220 years in the making
The roots of Duke & Parr go all the way back to the late 17th century when Liverpool’s maritime economy was growing so much the city constructed the world’s first commercial wet dock.
The dock symbolised the start of the new boom and Ropeworks was at the forefront of this boom due to its proximity.
A new street pattern was laid out following the line of the agricultural tracks, starting with Hanover Street, followed by Duke Street. Many of the supporting maritime industries occupied the area including the roperies from where the area’s name is derived.
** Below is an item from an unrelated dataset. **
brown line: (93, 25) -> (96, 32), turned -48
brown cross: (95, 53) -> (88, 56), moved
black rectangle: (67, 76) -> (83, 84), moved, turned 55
Inspired by the story so far, the building has been refined to deliver for the businesses of tomorrow – taken the original features and enhancing it with 21st century technology bridging the two sides of the building together plus the basement discovery.
News & Nature
105 Duke Street was built in 1800 as the Union Newsroom, named after the Union of England and Ireland. When it was built the Union Newsroom stood in the centre of the aristocratic region of trade. The London morning papers arrived early the following morning and likewise the evening papers. It became a daily routine for the select circle living in the nearby grand townhouses of Duke Street to stop off on their way in and out of town.
In 1852 the building was sold and then occupied by the recently established Free Public Library and Museum. The brick extension to the rear was built to house the magnificent natural history collections of the 13th Earl of Derby, which eventually became the basis of the Liverpool Museum on William Brown Street.
More recently, 105 Duke Street housed one of Liverpool’s oldest shipping companies, Bibby. Like many buildings of this era its interior was ‘modernised’ with partition walls and suspended ceilings masking the old architecture.
Our renovation strips back the extra layers to expose and celebrate its natural beauty. For the first time in years the building will share some of its hidden features with the world.